Stored data entries:
•••••
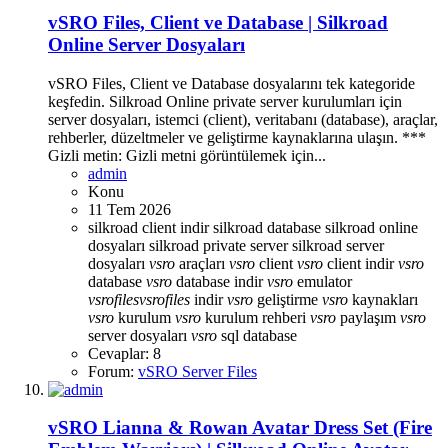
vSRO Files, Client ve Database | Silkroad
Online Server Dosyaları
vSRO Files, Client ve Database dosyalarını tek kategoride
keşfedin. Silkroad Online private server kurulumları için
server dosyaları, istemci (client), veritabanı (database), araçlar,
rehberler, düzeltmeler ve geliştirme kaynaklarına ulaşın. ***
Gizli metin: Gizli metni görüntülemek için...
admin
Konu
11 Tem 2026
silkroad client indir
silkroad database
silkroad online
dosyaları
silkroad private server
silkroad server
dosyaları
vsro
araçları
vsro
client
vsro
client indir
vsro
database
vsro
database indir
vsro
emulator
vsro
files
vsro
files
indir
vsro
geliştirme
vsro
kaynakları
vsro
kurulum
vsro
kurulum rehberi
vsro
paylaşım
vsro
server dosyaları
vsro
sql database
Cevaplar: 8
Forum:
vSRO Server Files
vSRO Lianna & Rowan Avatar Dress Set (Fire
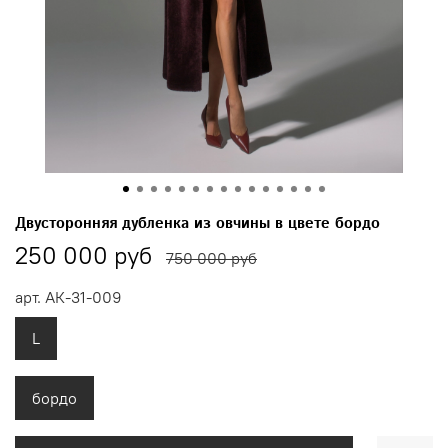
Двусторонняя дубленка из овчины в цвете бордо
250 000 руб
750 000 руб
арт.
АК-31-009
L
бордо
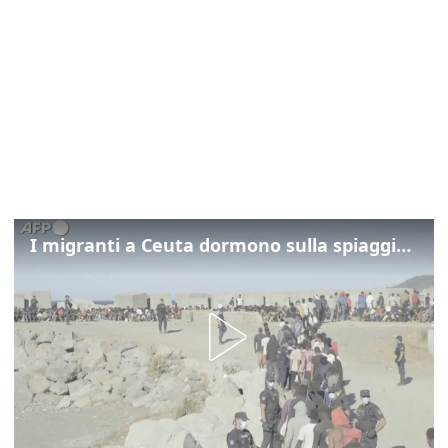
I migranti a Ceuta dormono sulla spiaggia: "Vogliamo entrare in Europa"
•••••
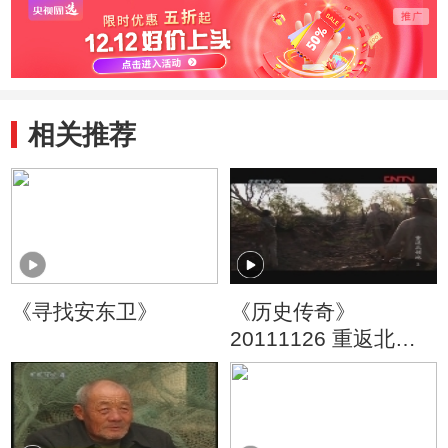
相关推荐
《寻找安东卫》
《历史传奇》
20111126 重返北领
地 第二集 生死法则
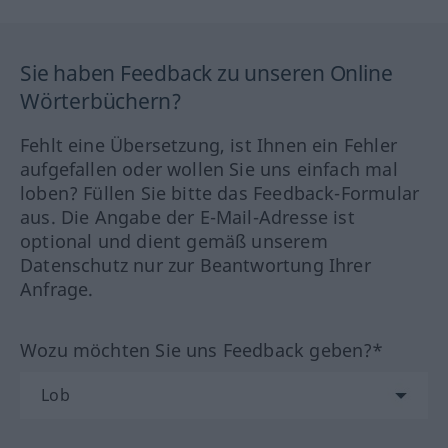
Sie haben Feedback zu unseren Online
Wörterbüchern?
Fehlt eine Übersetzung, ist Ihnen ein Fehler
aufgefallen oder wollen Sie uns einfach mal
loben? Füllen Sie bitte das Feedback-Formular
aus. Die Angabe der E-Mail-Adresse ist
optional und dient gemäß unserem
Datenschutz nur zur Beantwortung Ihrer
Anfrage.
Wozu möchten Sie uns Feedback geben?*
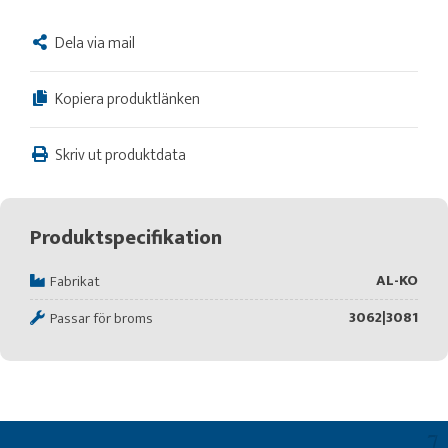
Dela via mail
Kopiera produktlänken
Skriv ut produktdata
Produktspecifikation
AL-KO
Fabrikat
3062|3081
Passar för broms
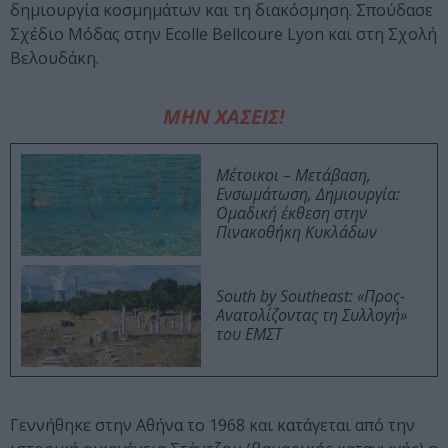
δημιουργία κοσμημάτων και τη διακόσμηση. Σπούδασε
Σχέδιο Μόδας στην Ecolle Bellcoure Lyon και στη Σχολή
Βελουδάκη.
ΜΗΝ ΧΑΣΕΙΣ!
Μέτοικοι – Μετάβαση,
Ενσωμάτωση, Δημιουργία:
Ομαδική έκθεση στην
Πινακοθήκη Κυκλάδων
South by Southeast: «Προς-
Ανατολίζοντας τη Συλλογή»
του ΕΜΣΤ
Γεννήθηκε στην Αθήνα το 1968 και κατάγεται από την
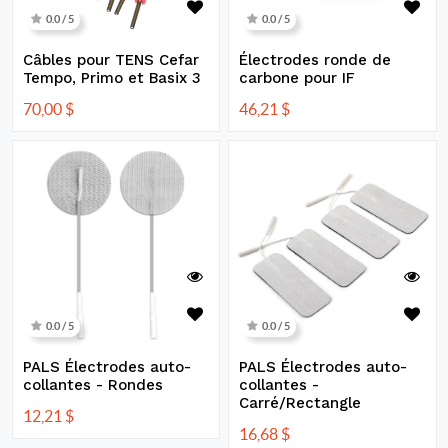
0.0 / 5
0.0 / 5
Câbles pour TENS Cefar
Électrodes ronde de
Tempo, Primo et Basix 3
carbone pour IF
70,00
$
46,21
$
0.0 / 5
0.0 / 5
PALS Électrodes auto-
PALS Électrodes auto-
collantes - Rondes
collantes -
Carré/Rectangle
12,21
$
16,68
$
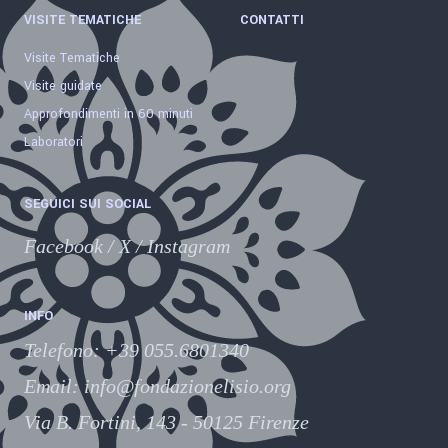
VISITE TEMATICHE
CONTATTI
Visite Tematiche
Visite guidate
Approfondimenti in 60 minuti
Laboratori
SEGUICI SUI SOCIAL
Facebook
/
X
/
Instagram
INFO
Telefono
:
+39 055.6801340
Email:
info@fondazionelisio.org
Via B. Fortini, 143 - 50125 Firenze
•••••
* [Problem to solve]
Report each line of the records that holds the word "private".

* [Completed task]
keşfedin. Silkroad Online private server kurulumları için
silkroad private server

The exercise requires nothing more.